Work instruction: Leave out the pictures, and retype the remaining data exactly.

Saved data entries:
- - -

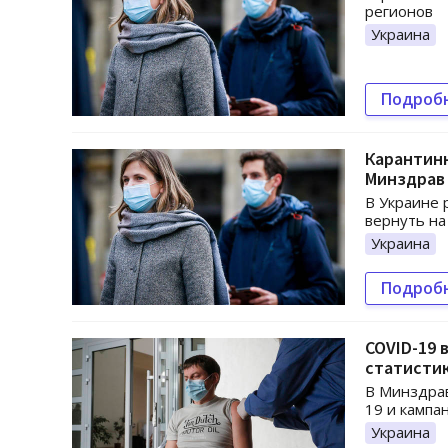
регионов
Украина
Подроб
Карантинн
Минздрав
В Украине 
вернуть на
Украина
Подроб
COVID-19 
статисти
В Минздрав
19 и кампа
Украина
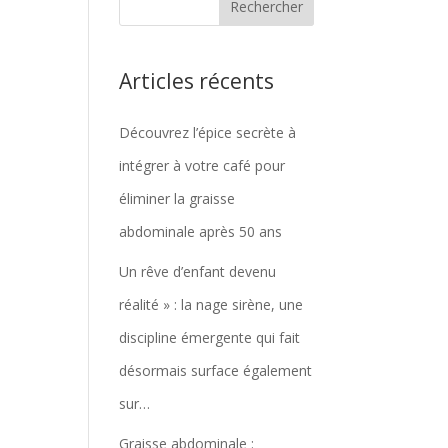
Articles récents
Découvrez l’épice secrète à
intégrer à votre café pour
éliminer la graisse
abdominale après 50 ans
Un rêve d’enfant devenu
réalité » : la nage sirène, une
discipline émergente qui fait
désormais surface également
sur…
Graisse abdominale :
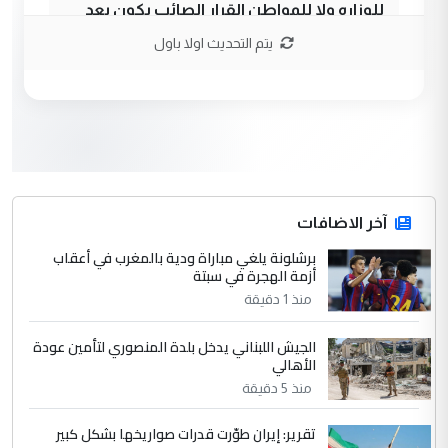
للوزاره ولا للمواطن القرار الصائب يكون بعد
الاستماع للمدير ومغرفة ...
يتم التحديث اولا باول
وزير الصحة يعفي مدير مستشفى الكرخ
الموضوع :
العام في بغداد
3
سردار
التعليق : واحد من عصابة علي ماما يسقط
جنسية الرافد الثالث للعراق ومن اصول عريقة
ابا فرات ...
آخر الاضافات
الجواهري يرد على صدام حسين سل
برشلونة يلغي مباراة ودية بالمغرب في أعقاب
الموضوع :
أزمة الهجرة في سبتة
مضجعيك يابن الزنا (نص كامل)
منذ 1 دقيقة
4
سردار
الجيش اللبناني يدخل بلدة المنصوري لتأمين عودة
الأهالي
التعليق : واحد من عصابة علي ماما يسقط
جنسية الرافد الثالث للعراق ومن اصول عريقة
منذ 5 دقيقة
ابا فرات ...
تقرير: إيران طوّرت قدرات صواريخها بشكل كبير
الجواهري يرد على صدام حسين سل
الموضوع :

- - -

Answer section:
регионов
Украина
Подроб
Карантинн
Минздрав
В Украине 
вернуть на
Украина
Подроб
COVID-19 
статисти
В Минздрав
19 и кампа
Украина
Articles récents
Découvrez l’épice secrète à
intégrer à votre café pour
éliminer la graisse
abdominale après 50 ans
Un rêve d’enfant devenu
réalité » : la nage sirène, une
discipline émergente qui fait
désormais surface également
sur…
Graisse abdominale :
للوزاره ولا للمواطن القرار الصائب يكون بعد
الاستماع للمدير ومغرفة ...
يتم التحديث اولا باول
وزير الصحة يعفي مدير مستشفى الكرخ
الموضوع :
العام في بغداد
3
سردار
التعليق : واحد من عصابة علي ماما يسقط
جنسية الرافد الثالث للعراق ومن اصول عريقة
ابا فرات ...
آخر الاضافات
الجواهري يرد على صدام حسين سل
برشلونة يلغي مباراة ودية بالمغرب في أعقاب
الموضوع :
أزمة الهجرة في سبتة
مضجعيك يابن الزنا (نص كامل)
منذ 1 دقيقة
4
سردار
الجيش اللبناني يدخل بلدة المنصوري لتأمين عودة
الأهالي
التعليق : واحد من عصابة علي ماما يسقط
جنسية الرافد الثالث للعراق ومن اصول عريقة
منذ 5 دقيقة
ابا فرات ...
تقرير: إيران طوّرت قدرات صواريخها بشكل كبير
الجواهري يرد على صدام حسين سل
الموضوع :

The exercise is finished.